I hope she has a coat. She's making me cold.
» Tuesday, October 29, 2002
When Last We Met in the Computer Saga...
,,,we’d gotten the USB card to work on my computer. Later James did get the network card working on my computer--ironically it makes my dial-up connection log on faster (???)--but hadn’t gotten the fool thing to work on his.
And now back to our story:
Thanks to some advice (you know who you are; thanks!), James went surfing on a site called pricewatch.com and not only found a Slot A processor chip for the computer he’s building, but found an AMD K6 450MHz processor for my computer. They shipped over the weekend and he installed my processor last night.
It was understood that the processor was not going to run at 450MHz.
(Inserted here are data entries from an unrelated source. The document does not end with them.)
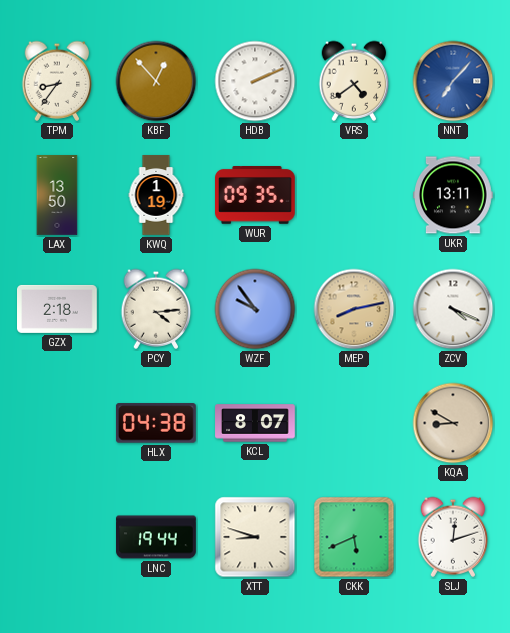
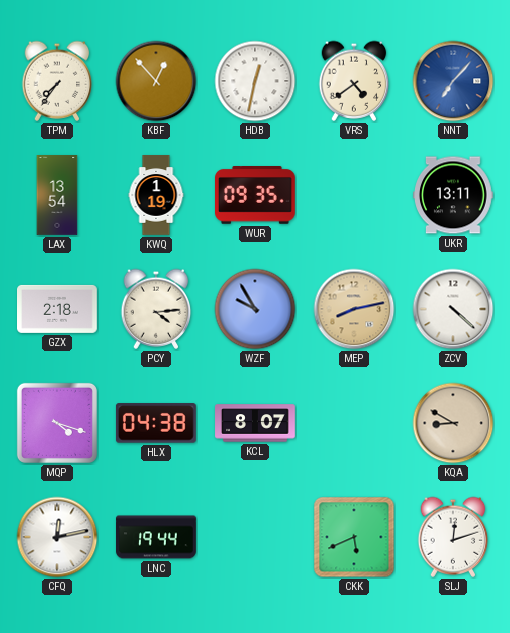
TPM: 8:36 -> 7:36
HDB: 2:11 -> 12:32
LAX: 13:50 -> 13:54
WZF: 9:54 -> 9:55
ZCV: 4:19 -> 4:22
MQP: none -> 4:18
CFQ: none -> 12:13
XTT: 8:48 -> none
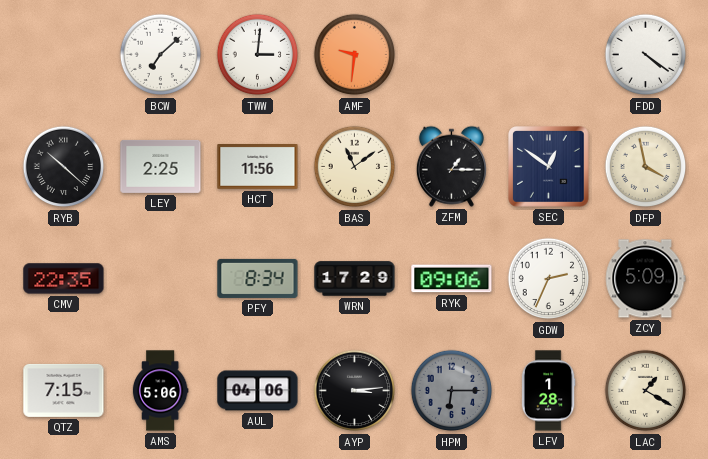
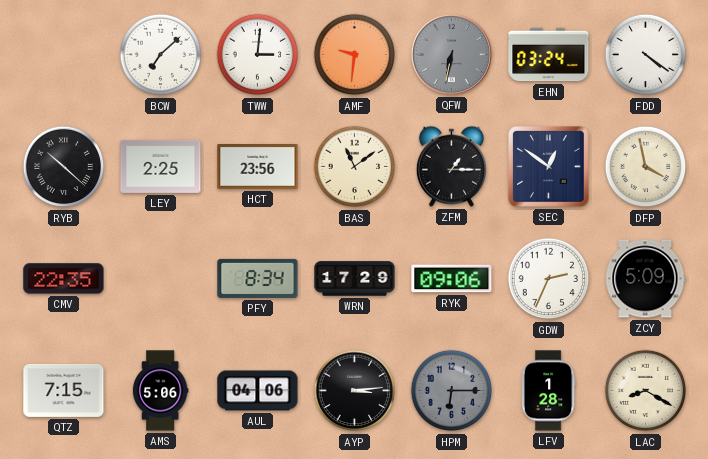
QFW: none -> 6:32
EHN: none -> 03:24
HCT: 11:56 -> 23:56
LAC: 1:20 -> 8:20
The chip runs at that rate only on a 100MHz bus, and I have only a 75MHz bus. That meant any processor speed I had would be decreased by one quarter. A couple of jumper changes and voilá, it was done. And sure enough, the system now clocked at 333MHz, 3/4 of 450.
Recall that one of the reasons this upgrade was done was to make the DVD player work. Hmmm. Sound and picture still stutter. Other advice we got was to load the latest version of DirectX from Microslop’s site and then enable DMA.
Note to Readers: Do not start downloading DirectX at 10:45 at night if you wanted to be in bed by 11:30. It takes almost an hour to download. I did all my little chores, put Bandit to bed, brushed my teeth and took my nightly meds, and finally sat down for 10 minutes as the download drew to a close.
James said, “You might as well install it. It only takes 5 minutes, if that.” I did. Tried the DVD player again. Every time we make some improvement to the system, the DVD plays a little bit better. You can almost watch it now. But it’s not smooth.
“Let’s try the DMA thing.” The advice had been to enable DMA in the BIOS. But we saw a DMA checkbox in Device Manager and clicked it. After all, if it didn't work we could always unclick it.
Big Note to Readers: Do not click the DMA box in Device Manager (at least not without enabling DMA in BIOS). It causes nothing but a world of trouble. The computer got to a certain spot after Win98 started to boot--and froze, again and again. Naturally, there’s an easy solution: boot in safe mode and unclick the DMA checkbox, right?
When you boot in safe mode there is no DMA box to unclick. Egad.
James eventually found a minimal boot sequence that would give us the Device Manager panel that did have a DMA checkbox to unclick and got the poor computer back to normal. (In retrospect, this makes sense. DMA was not enabled in BIOS. When Win98 tried to boot with DMA specifications it was like sending someone downstairs before the party to get the cartons of soda chilling in the spare fridge--and then remembering you forgot to put them in there in the first place. They won’t be able to find the soda, and neither will Windows be able to do anything with something that’s not enabled.) We’ll have to try it the other way around.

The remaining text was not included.